EXERCISE AIM
Output only the lines of the entries that follow, starting at the one with "jornada até a sua aprovação!" and running down to the one with "Rıza Çalımbay ve ekibine ise kulü", both included and unchanged.

Items listed in a dataset
Segment Open
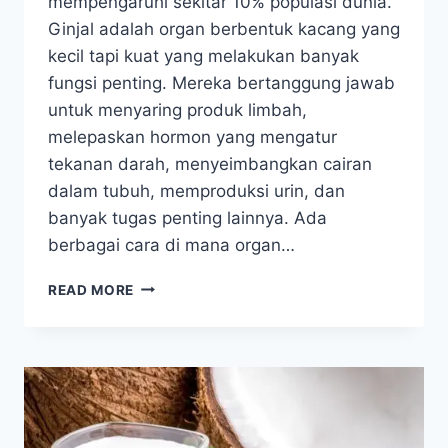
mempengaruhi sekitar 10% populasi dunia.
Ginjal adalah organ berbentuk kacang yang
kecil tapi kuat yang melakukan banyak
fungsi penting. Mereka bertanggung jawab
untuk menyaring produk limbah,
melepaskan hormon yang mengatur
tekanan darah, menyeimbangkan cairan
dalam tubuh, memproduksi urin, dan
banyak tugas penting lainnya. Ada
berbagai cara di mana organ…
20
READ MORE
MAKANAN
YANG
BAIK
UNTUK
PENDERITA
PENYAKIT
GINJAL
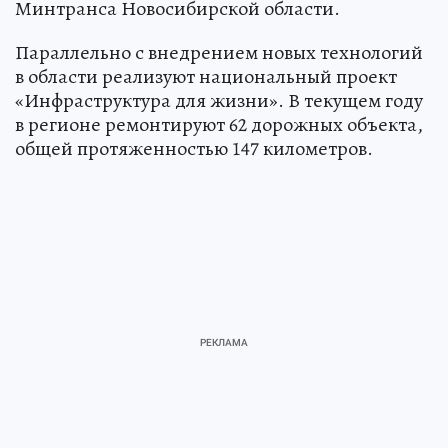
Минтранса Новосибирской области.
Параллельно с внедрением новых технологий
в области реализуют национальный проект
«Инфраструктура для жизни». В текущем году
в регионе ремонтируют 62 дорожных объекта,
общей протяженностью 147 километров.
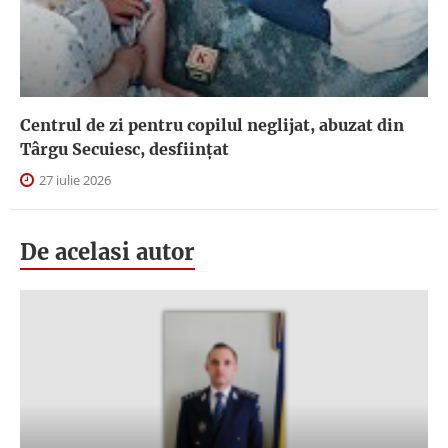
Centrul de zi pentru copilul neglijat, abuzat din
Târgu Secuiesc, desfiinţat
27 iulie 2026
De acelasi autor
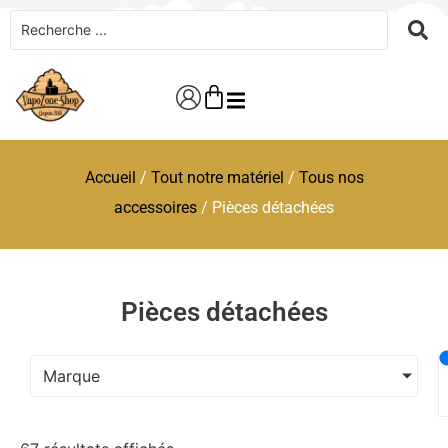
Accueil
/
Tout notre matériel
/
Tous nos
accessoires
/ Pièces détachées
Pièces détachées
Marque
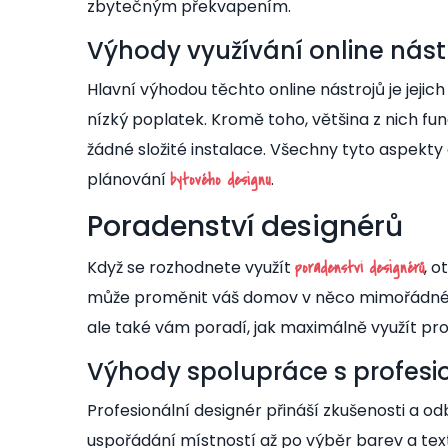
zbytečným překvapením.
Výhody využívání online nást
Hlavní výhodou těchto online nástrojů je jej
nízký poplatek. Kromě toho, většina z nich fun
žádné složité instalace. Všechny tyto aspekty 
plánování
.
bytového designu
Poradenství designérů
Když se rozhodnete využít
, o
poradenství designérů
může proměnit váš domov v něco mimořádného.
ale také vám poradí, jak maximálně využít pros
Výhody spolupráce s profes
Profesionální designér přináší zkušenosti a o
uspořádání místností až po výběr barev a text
Segment Closed
Segment Open
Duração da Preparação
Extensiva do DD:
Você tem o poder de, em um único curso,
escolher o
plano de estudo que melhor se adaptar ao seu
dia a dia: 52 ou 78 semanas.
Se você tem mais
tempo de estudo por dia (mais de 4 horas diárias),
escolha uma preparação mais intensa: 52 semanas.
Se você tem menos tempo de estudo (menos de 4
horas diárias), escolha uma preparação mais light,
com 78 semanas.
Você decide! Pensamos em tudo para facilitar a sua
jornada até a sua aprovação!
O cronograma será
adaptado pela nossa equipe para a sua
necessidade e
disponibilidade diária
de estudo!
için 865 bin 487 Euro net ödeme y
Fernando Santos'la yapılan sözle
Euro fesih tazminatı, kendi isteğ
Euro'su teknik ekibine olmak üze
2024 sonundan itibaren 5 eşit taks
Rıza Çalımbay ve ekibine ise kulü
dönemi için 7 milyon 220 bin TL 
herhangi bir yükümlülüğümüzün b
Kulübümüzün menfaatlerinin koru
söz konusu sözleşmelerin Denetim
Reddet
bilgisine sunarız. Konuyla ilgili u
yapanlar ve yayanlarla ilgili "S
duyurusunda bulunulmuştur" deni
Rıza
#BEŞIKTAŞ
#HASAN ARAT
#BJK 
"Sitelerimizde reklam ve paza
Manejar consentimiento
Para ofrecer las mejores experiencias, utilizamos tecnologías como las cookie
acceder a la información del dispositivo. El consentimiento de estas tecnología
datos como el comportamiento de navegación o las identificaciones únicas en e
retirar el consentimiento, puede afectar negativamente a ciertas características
Segment Closed
WORKED SOLUTION
jornada até a sua aprovação!
O cronograma será
adaptado pela nossa equipe para a sua
necessidade e
disponibilidade diária
de estudo!
için 865 bin 487 Euro net ödeme y
Fernando Santos'la yapılan sözle
Euro fesih tazminatı, kendi isteğ
Euro'su teknik ekibine olmak üze
2024 sonundan itibaren 5 eşit taks
Rıza Çalımbay ve ekibine ise kulü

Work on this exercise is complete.